In the times where I felt I had little or no control over my sexual cravings nor indeed had any willingness to curb them, I was totally in the grip of the addiction. I look at this time now as a period of almost complete unconsciousness. I was unaware of what I was doing to myself: physically, mentally and spiritually.
I suffered suicidal depression all made worse by habitual cannabis smoking and drinking. I often thought that my depression, paranoia and general sense of anxiety was solely due to the cannabis or drink, however I realised later as I began to withdraw these intoxicants the role that compulsive sexual behaviour played (even more so when discovering the work here).
In the past two or so years I have managed to make real progress with sex addiction. I stopped visiting sex chat rooms and porno sites completely. I also began the path towards stopping habitual masturbation (something I am still working on). I will say here that determination on its own was not sufficient for me to start changing behaviour.
The greatest aid has been, and is, the knowledge and application of mind body awareness (or mindfulness, consciousness). It was the realisation about the nature of the relationship between me (the observer) and my mind which gave me the greatest insight and a powerful tool to overcome the negative behaviour patterns that sexual addiction creates. And I am still learning everyday!
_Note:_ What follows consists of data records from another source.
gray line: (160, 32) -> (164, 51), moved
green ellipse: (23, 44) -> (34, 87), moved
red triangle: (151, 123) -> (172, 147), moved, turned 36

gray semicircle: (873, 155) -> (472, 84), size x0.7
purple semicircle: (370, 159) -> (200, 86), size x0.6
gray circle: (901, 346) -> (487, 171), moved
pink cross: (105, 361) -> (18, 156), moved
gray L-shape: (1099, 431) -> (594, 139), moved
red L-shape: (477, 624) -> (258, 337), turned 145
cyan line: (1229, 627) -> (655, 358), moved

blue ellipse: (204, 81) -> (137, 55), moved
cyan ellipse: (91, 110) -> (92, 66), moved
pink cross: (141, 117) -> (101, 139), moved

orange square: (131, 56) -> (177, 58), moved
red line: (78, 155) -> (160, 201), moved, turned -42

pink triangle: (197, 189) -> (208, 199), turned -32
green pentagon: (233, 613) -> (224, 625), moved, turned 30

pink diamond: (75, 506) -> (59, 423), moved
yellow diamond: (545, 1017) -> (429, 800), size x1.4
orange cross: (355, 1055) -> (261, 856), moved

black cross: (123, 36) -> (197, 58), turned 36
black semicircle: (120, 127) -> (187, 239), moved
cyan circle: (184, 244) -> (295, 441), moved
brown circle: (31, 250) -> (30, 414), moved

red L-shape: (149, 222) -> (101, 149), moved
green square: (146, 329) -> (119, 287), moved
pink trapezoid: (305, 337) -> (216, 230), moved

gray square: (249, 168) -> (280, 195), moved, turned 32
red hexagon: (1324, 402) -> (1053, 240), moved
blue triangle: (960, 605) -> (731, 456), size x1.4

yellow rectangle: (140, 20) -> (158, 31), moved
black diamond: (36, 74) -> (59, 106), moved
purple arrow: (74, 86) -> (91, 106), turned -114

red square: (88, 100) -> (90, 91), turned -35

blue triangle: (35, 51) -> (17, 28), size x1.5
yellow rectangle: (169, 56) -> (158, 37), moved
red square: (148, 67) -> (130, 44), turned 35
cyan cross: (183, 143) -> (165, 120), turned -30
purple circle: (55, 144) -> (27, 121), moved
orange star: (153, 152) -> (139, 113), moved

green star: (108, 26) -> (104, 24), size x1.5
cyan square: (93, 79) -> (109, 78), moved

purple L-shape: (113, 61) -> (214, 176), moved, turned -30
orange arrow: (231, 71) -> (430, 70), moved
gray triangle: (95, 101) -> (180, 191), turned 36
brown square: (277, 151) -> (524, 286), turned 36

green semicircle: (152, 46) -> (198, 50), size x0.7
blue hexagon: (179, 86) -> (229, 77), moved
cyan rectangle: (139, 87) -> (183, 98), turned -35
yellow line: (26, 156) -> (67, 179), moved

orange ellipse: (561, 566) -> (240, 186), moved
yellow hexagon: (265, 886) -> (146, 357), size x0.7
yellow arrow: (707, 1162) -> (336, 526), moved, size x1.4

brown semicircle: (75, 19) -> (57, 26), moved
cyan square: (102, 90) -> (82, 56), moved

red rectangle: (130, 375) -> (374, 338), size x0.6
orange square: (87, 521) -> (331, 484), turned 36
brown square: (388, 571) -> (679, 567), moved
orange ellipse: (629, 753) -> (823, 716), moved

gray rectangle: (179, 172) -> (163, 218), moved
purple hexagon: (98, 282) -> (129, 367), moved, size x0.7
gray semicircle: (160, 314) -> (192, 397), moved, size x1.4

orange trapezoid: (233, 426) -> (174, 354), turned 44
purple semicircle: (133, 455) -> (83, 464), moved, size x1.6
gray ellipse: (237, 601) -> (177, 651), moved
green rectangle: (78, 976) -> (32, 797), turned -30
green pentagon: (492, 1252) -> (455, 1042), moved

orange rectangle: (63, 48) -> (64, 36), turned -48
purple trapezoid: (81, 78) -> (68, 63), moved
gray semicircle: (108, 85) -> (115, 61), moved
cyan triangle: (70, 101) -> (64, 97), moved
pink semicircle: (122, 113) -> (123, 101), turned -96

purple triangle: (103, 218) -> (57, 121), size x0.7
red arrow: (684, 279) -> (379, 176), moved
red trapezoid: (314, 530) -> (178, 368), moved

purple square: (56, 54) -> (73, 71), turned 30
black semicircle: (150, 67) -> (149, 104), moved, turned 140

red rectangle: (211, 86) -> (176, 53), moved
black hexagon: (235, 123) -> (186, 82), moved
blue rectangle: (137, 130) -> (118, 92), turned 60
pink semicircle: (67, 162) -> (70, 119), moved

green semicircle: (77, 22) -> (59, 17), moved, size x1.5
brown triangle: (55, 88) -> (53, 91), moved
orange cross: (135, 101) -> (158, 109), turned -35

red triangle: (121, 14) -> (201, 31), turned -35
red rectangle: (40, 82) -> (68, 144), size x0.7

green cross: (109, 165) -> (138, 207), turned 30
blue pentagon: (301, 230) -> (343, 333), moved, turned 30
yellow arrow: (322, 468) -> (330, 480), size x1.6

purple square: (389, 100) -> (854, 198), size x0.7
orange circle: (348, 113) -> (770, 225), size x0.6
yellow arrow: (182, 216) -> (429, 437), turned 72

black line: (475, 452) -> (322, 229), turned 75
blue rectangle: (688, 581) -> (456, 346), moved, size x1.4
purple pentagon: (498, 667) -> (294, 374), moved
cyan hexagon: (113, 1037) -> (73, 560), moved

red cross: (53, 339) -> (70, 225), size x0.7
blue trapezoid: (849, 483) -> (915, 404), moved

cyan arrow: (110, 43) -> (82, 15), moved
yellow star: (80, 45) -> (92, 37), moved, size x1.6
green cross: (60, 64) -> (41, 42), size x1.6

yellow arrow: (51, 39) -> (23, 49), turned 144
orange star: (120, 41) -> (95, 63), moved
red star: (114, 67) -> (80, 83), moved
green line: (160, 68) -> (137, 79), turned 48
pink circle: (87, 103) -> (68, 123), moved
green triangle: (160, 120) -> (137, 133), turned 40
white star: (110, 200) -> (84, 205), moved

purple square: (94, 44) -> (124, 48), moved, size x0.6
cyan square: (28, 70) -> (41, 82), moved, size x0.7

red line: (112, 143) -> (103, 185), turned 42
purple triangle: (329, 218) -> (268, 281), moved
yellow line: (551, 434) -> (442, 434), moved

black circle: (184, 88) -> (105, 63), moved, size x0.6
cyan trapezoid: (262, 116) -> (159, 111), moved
So what you might ask is mindfulness and how does one go about practicing it? Well I’ll do my best to explain…
Basically all addictions to something—be it eating chocolate cake or a watching porn—are not actually an addiction to the thing which we think we want (the cake or the porn). What we are actually motivated by is either an unpleasant sensation (which we want to get rid of) or a pleasant sensation (which we seek more of).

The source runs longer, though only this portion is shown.